Convolutional Neural Networks for Image Segmentation

Localisation, detection, and segmentation

Christophe Avenel

NBIS

08-May-2026

CNNs for computer vision

Some of the material from this lecture comes from online courses of Charles Ollion and Olivier Grisel - Master Datascience Paris Saclay. CC-By 4.0 license.

Beyond image classification

Classification answers “what is in this image?” — but real-world vision asks more:

  • Where is the object? (localisation)
  • How many objects, and which class is each one? (detection)
  • Which pixels belong to which object? (segmentation)

From classification to dense prediction

  • Same backbone (CNN/ViT) — but with task-specific heads
  • The pretrained classifier is the starting point in (almost) every modern approach

Outline

  • Localisation as regression
  • Detection algorithms (YOLO, RetinaNet, Faster R-CNN)
  • Fully convolutional networks → U-Net
  • Losses and transfer learning for segmentation
  • Instance segmentation (Mask R-CNN) and what came after

Localisation

  • Single object per image
  • Predict coordinates of a bounding box (x, y, w, h)
  • Evaluate via Intersection over Union (IoU)

Localisation as regression

Classification + Localisation

  • Use a pre-trained CNN on ImageNet (e.g. ResNet)
  • The “localisation head” is trained separately with regression
  • At test time, use both heads

C classes, 4 output dimensions (1 box)

Predict exactly N objects: predict (N \times 4) coordinates and (N \times K) class scores

Object detection

We don’t know in advance the number of objects in the image. Object detection relies on object proposal and object classification:

  • Object proposal: find regions of interest (RoIs) in the image
  • Object classification: classify the object in these regions

Two main families

  • Single-Stage: a grid in the image where each cell is a proposal (SSD, YOLO, RetinaNet)
  • Two-Stage: region proposal then classification (Faster-RCNN)

YOLO (You Only Look Once)

For each cell of the S \times S grid predict:

  • B boxes and confidence scores C (5 \times B values) + classes c
  • Final detections: C_j \cdot \mathrm{prob}(c) > \text{threshold}
  • One CNN, one forward pass — real-time detection
  • Globally processes the entire image at once

Redmon et al. “You only look once: Unified, real-time object detection.” CVPR 2016. The single-shot grid is still the conceptual core, even if modern YOLO versions add anchor-free heads, FPN, decoupled heads, etc.

YOLO today

The original YOLO concept is now a mature production library maintained by Ultralytics.

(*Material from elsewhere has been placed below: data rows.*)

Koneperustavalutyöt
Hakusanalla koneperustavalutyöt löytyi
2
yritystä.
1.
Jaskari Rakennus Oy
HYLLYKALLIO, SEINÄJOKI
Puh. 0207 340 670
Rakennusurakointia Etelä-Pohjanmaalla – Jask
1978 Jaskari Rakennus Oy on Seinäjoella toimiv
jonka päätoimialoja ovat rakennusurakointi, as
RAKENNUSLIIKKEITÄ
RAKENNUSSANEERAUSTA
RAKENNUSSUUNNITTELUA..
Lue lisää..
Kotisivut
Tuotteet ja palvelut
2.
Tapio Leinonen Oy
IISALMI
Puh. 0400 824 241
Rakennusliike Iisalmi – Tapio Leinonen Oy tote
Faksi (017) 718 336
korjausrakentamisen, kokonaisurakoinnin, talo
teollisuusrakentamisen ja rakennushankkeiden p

from ultralytics import YOLO

model = YOLO("yolo11n.pt")          # COCO-pretrained, ~3 MB
results = model.predict("img.jpg")   # detection
results = model.predict("img.jpg", task="segment")  # instance segmentation
  • Current generation: YOLOv11 (2024) — anchor-free, decoupled heads, FPN
  • One package covers detection, instance segmentation, pose estimation, OBB, tracking
  • Real-time on CPU for the small variants; GPU for bigger ones

RetinaNet

Single stage detector with:

  • Multiple scales through a Feature Pyramid Network
  • More than 100K boxes proposed
  • Focal loss to manage imbalance between background and real objects

See this post for more information.

Lin, Tsung-Yi, et al. “Focal loss for dense object detection.” ICCV 2017.

Box Proposals

Instead of using a predefined set of box proposals, find them on the image:

  • Selective Search — from pixels (not learnt)
  • Faster R-CNN — Region Proposal Network (RPN)

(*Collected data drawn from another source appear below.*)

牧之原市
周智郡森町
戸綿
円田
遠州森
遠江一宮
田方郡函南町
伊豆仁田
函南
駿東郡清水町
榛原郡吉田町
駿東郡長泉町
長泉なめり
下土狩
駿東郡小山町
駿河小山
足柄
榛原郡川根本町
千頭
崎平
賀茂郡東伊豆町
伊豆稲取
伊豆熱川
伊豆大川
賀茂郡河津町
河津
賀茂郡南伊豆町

Crop-and-resize operator (RoI-Pooling):

  • Input: convolutional map + N regions of interest
  • Output: tensor of N \times 7 \times 7 \times \text{depth} boxes
  • Allows the gradient to propagate only on interesting regions, and efficient computation

Faster R-CNN

  • Replace Selective Search with RPN, train jointly
  • Region proposal is translation invariant, compared to YOLO

Ren, Shaoqing, et al. “Faster r-cnn: Towards real-time object detection with region proposal networks.” NIPS 2015

Segmentation

Output a class map for each pixel (here: dog vs background).

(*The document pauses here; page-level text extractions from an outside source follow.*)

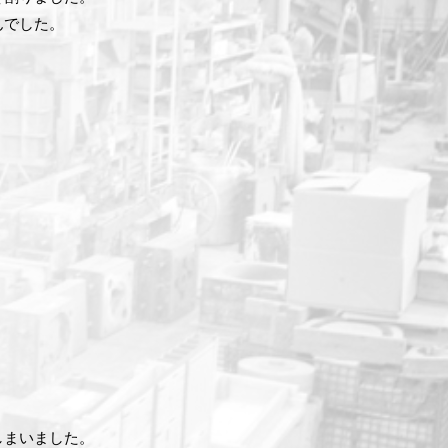
んでした。
！
しまいました。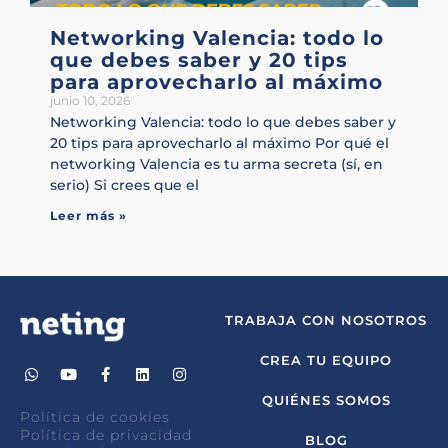
Networking Valencia: todo lo
que debes saber y 20 tips
para aprovecharlo al máximo
junio 10, 2026
Networking Valencia: todo lo que debes saber y
20 tips para aprovecharlo al máximo Por qué el
networking Valencia es tu arma secreta (sí, en
serio) Si crees que el
Leer más »
TRABAJA CON NOSOTROS
CREA TU EQUIPO
QUIÉNES SOMOS
Política de cookies
Política de privacidad
BLOG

  • Instance segmentation: specify each object instance as well (two dogs have different instances)
  • This can be done through object detection + segmentation

Convolutionize

  • Slide the network with an input of (224, 224) over a larger image. Output of varying spatial size
  • Convolutionize: change Dense (4096, 1000) to 1 \times 1 Convolution, with 4096, 1000 input and output channels
  • Gives a coarse segmentation (no extra supervision)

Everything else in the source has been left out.